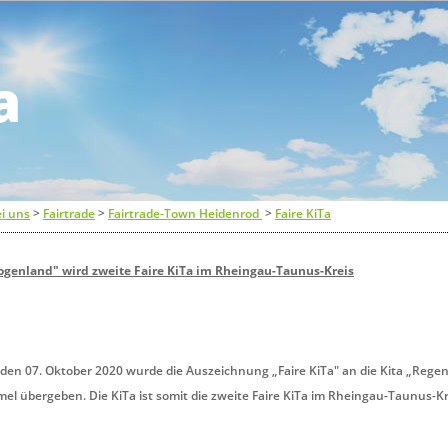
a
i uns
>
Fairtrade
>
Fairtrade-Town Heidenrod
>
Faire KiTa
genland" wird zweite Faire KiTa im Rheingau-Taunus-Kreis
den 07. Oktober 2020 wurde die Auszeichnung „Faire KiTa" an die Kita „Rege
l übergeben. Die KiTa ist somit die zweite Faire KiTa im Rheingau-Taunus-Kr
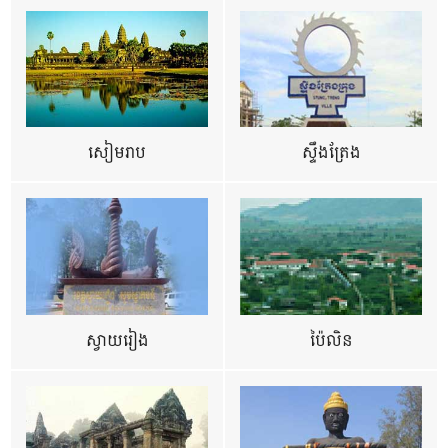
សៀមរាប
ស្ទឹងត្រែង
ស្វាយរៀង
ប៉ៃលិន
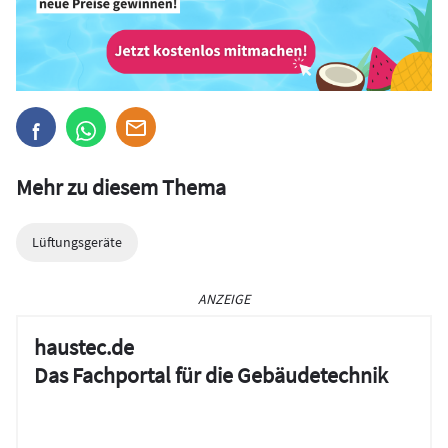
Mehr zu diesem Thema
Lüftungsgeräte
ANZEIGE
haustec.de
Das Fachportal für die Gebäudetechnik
********
YOUR INSTRUCTIONS:
Copy the records above exactly, leaving out every picture.

SOLVED EXERCISE:
a
i uns
>
Fairtrade
>
Fairtrade-Town Heidenrod
>
Faire KiTa
genland" wird zweite Faire KiTa im Rheingau-Taunus-Kreis
den 07. Oktober 2020 wurde die Auszeichnung „Faire KiTa" an die Kita „Rege
l übergeben. Die KiTa ist somit die zweite Faire KiTa im Rheingau-Taunus-Kr
សៀមរាប
ស្ទឹងត្រែង
ស្វាយរៀង
ប៉ៃលិន
Mehr zu diesem Thema
Lüftungsgeräte
ANZEIGE
haustec.de
Das Fachportal für die Gebäudetechnik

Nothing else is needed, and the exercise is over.